Kondisi dengan dampak serupa juga terjadi di Samudera Pasifik yang sedang dalam fase La Nina Lemah dengan indeks Nino 3,4 sebesar –0,85. Hal ini berarti SPL di Pasifik bagian timur relatif lebih dingin dibanding biasanya, sedangkan Pasifik bagian barat lebih hangat dibandingkan biasanya. Kondisi demikian menyebabkan kondisi yang serupa dengan Dipole Mode Negatif yakni potensi peningkatan curah hujan dibandingkan biasanya pada wilayah barat Pasifik (Indonesia) (BMKG, 2022).

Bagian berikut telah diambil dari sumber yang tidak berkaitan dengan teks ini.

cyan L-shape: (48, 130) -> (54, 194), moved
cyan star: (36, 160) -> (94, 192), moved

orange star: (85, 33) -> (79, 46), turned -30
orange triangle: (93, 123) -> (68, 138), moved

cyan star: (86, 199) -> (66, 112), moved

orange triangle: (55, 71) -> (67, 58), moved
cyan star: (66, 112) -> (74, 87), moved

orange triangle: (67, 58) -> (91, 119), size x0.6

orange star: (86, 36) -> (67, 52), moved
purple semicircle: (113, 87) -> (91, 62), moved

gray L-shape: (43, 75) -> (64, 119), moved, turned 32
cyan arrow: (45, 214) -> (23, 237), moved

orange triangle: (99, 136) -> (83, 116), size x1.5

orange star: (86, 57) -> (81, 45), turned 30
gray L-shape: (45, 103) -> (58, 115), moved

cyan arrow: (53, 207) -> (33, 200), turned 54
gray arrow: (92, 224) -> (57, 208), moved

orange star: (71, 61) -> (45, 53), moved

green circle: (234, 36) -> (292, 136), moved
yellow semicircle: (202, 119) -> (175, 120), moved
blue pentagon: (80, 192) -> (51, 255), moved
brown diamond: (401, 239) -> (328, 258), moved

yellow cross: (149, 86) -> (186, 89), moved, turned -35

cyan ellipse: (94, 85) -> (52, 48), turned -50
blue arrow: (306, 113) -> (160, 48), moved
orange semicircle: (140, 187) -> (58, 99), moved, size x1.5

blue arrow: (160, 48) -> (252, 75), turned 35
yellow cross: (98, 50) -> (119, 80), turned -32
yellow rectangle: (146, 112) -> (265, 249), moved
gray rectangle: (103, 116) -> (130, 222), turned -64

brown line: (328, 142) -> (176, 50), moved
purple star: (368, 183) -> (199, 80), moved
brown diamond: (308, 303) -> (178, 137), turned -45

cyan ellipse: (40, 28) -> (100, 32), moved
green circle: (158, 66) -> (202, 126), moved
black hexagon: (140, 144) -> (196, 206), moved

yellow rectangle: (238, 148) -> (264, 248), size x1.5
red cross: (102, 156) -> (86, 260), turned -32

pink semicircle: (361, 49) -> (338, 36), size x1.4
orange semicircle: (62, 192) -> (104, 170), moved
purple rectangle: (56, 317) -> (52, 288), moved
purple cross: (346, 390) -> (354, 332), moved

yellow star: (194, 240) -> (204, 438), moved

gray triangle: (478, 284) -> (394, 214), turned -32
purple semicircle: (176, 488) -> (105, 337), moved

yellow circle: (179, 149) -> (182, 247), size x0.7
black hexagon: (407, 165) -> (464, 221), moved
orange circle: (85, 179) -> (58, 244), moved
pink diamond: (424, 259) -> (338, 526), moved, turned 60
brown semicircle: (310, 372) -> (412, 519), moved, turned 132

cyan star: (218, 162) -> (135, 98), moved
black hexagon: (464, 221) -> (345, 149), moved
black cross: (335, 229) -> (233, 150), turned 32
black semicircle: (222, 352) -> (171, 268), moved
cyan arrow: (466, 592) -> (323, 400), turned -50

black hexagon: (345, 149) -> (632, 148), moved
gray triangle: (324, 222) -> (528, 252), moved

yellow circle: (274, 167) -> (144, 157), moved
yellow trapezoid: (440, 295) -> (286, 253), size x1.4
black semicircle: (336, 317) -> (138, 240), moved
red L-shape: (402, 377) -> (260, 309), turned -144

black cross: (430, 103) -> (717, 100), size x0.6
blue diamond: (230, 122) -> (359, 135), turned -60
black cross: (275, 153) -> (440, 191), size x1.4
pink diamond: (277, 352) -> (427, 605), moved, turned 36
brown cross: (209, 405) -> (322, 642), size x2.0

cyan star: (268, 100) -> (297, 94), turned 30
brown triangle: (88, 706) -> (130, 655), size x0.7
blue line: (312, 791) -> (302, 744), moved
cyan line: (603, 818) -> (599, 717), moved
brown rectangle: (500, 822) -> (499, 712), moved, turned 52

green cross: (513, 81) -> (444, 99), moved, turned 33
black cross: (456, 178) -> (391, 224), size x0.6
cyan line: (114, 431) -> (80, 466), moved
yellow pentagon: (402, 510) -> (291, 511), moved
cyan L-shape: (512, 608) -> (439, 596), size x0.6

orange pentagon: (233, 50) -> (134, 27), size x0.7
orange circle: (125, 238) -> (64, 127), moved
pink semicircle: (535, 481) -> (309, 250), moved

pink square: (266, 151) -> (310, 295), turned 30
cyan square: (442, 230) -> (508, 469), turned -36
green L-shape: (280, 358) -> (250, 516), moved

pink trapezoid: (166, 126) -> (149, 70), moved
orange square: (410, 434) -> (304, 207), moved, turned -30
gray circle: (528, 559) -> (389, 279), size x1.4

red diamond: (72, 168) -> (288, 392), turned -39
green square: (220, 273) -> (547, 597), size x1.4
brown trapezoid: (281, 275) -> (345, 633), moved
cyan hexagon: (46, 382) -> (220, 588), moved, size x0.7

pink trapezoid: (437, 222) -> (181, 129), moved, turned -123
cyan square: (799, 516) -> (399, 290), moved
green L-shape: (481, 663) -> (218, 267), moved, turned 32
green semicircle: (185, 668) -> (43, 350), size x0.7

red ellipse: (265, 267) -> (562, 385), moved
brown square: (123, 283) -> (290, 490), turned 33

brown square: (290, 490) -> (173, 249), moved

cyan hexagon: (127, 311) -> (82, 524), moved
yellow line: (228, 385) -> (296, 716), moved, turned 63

PERINGATAN DINI CUACA EKSTREM YANG TELAH DIKELUARKAN OLEH BMKG DAN BNPB
Jika melihat dari dampaknya yang demikian besar, baik dari korban jiwa serta kerugian materiil yang ditimbulkan, kita tentunya sepakat bahwa dalam menghadapi kondisi sedemikian diperlukan Sistem Peringatan Dini yang baik agar tindakan pencegahan dapat dilakukan secepat mungkin (Early Action).
Pada dasarnya, sejak awal dan pertengahan bulan Oktober, BMKG telah memberikan peringatan terkait potensi terjadinya cuaca ekstrem. Hal ini juga sudah ditanggapi oleh BNPB melalui Arahan Kepala BNPB Kepada BPBD se-Indonesia dalam rangka Kesiapsiagaan Menghadapi Potensi Cuaca Ekstrem pada tanggal 10 Oktober 2022 (BNPB, 2022). Beberapa arahan diantaranya meliputi:
-
Meningkatkan koordinasi dengan dinas terkait dan aparatur daerah setempat
-
Pemantauan secara berkala peringatan dini cuaca dan potensi bencana melalui website terkait.
-
Meningkatkan sosialisasi dan edukasi peringatan dini bencana serta berkoordinasi dengan organisasi terkait dalam penyebarluasan informasi.
-
Meningkatkan upaya mitigasi bencana dan memastikan efektivitas peringatan dini masyarakat.
-
Menyiapkan dan sosialisasikan jalur evakuasi yang aman dan mempertimbangkan Prokes.
-
Identifikasi kebutuhan dan ketersediaan sumber daya berdasarkan rencana kontingensi.
-
Jika diperlukan, dapat menetapkan status keadaan darurat bencana dan membentuk Pos Komando.
-
Pemetaan informasi peringatan dini hingga level kabupaten/kota.
-
Koordinasi keadaan darurat bencana dengan Pusdalops PB BNPB.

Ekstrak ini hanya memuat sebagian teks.